Have you tried
It might give some more details if it's related to API issues
I was having tons of api issues yesterday, the api was down / flakey
Oh good point, will try that!
And that'll work for llama index calls as well?
I'm still having issues today where llama index queries just won't return
I see that the openai library increased their timeout to 10 mins, with tons of retries I can see how that 10 mins would compound to hours
hmmm thats pretty brutal. We should lower that and make it configurable
It's been working for me so far
Yea it will work for any call made using the openai client
If it ends up not being rate limit issues and etc, can I show u my implementation to see if u can catch what I'm doing wrong? It was working perfectly at 0.8.62 and when I went to 0.8.65 with no change in the code it just times out
yea for sure π€ Like the change between those two versions is this new openai client really
does llm.complete("Hello!")
work? Would be a quick sanity test
@Logan M My implementation looks like this
llm = ChatOpenAI(model=model, temperature=0)
memory = ConversationSummaryBufferMemory(
memory_key="memory",
return_messages=True,
llm=llm,
max_token_limit=100000 if "preview" in model else max_token_limit,
)
agent_kwargs = {
"extra_prompt_messages": [MessagesPlaceholder(variable_name="memory")],
"system_message": SystemMessage(
content="You are a superpowered version of GPT that is able to answer questions about the data you're "
"connected to. Each different tool you have represents a different dataset to interact with. "
"If you are asked to perform a task that spreads across multiple datasets, use multiple tools "
"for the same prompt. When the user types links in chat, you will have already been connected "

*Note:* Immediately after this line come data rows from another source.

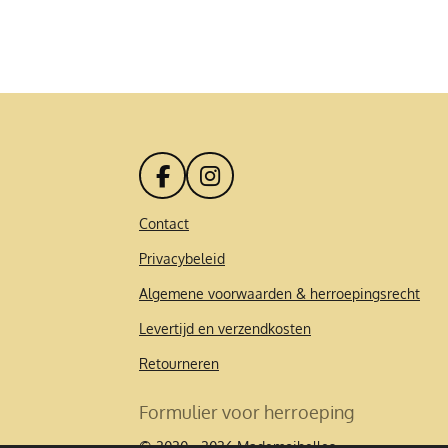
F
I
a
n
c
s
Contact
e
t
Privacybeleid
b
a
o
g
Algemene voorwaarden & herroepingsrecht
o
r
k
a
Levertijd en verzendkosten
m
Retourneren
Formulier voor herroeping
© 2020 - 2026 Mademoibelles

"to the data at the link by the time you respond. When using tools, the input should be "
"clearly created based on the request of the user. For example, if a user uploads an invoice "
"and asks how many usage hours of X was present in the invoice, a good query is 'X hours'. "

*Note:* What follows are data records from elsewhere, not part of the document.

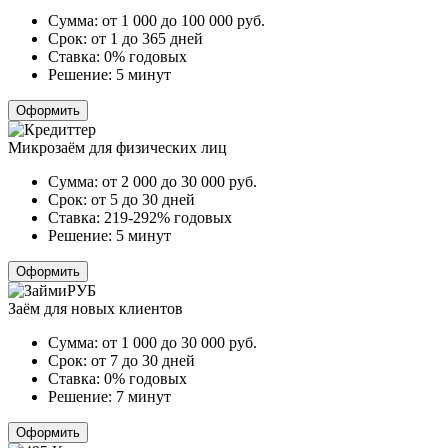
Сумма:
от 1 000 до 100 000
руб.
Срок:
от 1 до 365 дней
Ставка:
0% годовых
Решение:
5 минут
Оформить
Микрозаём для физических лиц
Сумма:
от 2 000 до 30 000
руб.
Срок:
от 5 до 30 дней
Ставка:
219-292% годовых
Решение:
5 минут
Оформить
Заём для новых клиентов
Сумма:
от 1 000 до 30 000
руб.
Срок:
от 7 до 30 дней
Ставка:
0% годовых
Решение:
7 минут
Оформить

"Avoid using single word queries unless the request is very simple. You can query multiple times to break down complex requests and retrieve more information."
),
}
agent_chain = initialize_agent(
tools=tools,
llm=llm,
agent=AgentType.OPENAI_FUNCTIONS,
verbose=True,
agent_kwargs=agent_kwargs,
memory=memory,
handle_parsing_errors="Check your output and make sure it conforms!",
)
My index tools are defined like
tool_config = IndexToolConfig(
query_engine=engine,
name=f"{filename}-index",
description=f"Use this tool if the query seems related to this summary: {summary}",
tool_kwargs={
"return_direct": False,
},
max_iterations=5,
)
tool = LlamaIndexTool.from_tool_config(tool_config)
Where engine is defined as
retriever = VectorIndexRetriever(
index=index, similarity_top_k=2, service_context=service_context
)
response_synthesizer = get_response_synthesizer(
response_mode=ResponseMode.COMPACT_ACCUMULATE,
use_async=True,
refine_template=TEXT_QA_SYSTEM_PROMPT,
service_context=service_context,
verbose=True,
)
engine = RetrieverQueryEngine(
retriever=retriever, response_synthesizer=response_synthesizer
)
Do you see anything inherently wrong here?
what does your service context look like?
service_context = ServiceContext.from_defaults(
embed_model=embedding_model,
callback_manager=callback_manager,
node_parser=node_parser,
)
wait.. I just realized I don't have the llm in my service context
when I dont have the llm= param in there
That shouldn't TECHNICALLY be an issue, it defaults to
from llama_index.llms import OpenAI
llm = OpenAI(temeprature=0.1, model="gpt-3.5-turbo")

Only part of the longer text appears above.